April-2017 Active vs Passive Investing: Large Cap Equity Mutual Funds

Published: April 7, 2017 at 9:39 am

Last Updated on

I would like to compare actively managed mutual funds with a set of indices every quarter to find out how effectively fund managers are able to beat benchmarks after expenses. I consider large cap mutual funds in this post as an update to the previous report published in Dec. 2016.

There is a lot of speculation about the disappearance of “alpha” from actively managed mutual funds. For someone who understands portfolio management, alpha  refers to this:

If you can recall 11th standard geometry, alpha is the intercept and beta the slope. In other words, if the index return equalled the return from a risk-free instrument (like a FD), then alpha is the extra return that the fund manager produced.

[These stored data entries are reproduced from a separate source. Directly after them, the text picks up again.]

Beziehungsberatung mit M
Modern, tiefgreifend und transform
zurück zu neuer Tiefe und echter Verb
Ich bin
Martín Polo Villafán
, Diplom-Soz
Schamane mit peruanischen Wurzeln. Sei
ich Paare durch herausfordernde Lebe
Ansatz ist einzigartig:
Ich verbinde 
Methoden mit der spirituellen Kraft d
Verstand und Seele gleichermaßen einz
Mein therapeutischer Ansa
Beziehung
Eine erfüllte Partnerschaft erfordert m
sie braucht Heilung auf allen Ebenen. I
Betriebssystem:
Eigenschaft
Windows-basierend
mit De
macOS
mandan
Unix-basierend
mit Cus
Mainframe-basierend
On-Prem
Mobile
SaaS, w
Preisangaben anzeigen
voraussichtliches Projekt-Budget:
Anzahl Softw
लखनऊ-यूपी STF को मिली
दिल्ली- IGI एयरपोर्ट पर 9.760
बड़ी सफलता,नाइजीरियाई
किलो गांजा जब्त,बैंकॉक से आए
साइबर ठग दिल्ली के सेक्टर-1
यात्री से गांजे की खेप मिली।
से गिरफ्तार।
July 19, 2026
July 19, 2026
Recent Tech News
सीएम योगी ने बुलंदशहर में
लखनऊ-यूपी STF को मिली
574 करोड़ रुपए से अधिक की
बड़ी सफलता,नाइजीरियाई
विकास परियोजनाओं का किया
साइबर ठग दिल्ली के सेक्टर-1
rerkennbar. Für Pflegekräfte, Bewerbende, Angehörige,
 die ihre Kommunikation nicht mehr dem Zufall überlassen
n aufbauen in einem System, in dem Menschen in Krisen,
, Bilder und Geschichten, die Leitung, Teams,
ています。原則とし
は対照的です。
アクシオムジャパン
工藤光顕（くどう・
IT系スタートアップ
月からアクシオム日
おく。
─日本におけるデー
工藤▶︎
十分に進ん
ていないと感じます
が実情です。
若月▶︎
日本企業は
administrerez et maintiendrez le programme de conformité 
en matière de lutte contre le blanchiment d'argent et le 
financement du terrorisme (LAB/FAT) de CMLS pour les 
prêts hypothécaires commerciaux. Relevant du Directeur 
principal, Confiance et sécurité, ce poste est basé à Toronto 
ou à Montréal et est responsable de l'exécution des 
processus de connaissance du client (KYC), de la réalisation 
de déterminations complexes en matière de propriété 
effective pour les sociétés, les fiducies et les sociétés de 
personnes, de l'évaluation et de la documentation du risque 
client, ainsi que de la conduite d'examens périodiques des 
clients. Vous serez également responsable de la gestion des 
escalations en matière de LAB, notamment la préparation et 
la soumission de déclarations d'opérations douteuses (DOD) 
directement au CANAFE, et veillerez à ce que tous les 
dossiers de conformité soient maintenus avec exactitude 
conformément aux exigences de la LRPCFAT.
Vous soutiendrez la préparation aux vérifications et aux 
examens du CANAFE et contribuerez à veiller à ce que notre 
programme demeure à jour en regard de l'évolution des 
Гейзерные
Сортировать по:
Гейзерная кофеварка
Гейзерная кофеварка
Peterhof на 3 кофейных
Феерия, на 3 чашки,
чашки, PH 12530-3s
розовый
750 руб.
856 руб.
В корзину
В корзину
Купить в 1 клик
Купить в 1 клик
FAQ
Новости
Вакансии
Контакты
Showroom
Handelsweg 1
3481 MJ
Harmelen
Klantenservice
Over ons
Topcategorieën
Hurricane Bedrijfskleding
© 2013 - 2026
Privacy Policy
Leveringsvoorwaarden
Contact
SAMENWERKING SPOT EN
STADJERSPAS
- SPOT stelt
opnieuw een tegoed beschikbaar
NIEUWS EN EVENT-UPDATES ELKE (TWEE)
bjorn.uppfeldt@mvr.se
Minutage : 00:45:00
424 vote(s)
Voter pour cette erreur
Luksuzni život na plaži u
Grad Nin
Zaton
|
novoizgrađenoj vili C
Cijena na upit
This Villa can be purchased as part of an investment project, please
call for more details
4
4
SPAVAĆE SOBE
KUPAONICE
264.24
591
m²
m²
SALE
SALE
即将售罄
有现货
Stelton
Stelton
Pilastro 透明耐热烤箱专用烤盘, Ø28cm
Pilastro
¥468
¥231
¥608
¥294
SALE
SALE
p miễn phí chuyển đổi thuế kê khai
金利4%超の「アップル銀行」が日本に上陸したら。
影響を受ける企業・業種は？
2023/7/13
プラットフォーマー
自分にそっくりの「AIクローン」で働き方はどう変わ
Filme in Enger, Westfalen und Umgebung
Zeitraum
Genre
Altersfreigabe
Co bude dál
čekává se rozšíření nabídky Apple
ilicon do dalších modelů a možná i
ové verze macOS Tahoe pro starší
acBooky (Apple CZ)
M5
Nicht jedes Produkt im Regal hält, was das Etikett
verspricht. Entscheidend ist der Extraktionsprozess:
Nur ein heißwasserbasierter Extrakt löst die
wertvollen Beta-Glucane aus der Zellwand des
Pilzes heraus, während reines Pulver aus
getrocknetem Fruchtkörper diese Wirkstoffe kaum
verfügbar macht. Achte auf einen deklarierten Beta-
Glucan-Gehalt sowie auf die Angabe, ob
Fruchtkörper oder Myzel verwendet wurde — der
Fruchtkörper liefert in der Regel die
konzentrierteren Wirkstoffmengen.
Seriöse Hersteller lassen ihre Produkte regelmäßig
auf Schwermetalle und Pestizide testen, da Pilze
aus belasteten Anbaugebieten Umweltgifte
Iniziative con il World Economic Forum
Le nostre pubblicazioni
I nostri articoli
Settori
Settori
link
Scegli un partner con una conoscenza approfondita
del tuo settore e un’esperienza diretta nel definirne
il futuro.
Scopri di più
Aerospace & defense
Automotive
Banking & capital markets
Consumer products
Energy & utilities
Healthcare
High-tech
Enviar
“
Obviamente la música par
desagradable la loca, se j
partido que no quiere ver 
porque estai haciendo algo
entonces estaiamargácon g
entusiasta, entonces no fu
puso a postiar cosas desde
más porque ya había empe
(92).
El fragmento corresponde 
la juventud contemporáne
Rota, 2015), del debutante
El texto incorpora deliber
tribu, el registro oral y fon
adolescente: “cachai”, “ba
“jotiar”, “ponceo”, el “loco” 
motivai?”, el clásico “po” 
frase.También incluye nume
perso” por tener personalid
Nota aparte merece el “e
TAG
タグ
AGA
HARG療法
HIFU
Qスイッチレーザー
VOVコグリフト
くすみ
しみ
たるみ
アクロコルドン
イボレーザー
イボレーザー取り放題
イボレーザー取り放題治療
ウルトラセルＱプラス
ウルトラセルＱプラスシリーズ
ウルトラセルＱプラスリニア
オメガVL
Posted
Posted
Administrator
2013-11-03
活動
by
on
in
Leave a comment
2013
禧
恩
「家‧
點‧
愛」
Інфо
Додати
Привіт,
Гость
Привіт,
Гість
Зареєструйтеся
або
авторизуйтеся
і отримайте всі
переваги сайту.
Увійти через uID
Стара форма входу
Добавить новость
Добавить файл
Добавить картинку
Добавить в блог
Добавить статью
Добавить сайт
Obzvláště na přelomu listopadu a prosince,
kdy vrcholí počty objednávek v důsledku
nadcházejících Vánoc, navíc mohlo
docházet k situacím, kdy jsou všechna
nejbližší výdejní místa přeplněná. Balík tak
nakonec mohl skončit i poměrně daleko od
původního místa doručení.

When you hear someone say, “studies show that alpha is decreasing”, then the alpha they refer to is calculated as shown above.

However, for the common man, alpha is just fund return minus the index return. If the Sensex total returns index (dividends reinvested) gave 10% over the last year and my fund gave 11% (always after expenses), the alpha or the outperformance I perceive is 1%.

If Sensex gave -5% and my fund is -4%, the perceived outperformance is the same.

The standard alpha calculation is arbitrary due to the need for setting a risk-free return. Then, there is an incorrect underlying assumption involved that returns fall on a bell curve. Therefore, I will prefer not to take such studies seriously and simply focus on plan outperformance. Of course, I cannot then discuss how well the fund manager managed risk, that is okay for a start.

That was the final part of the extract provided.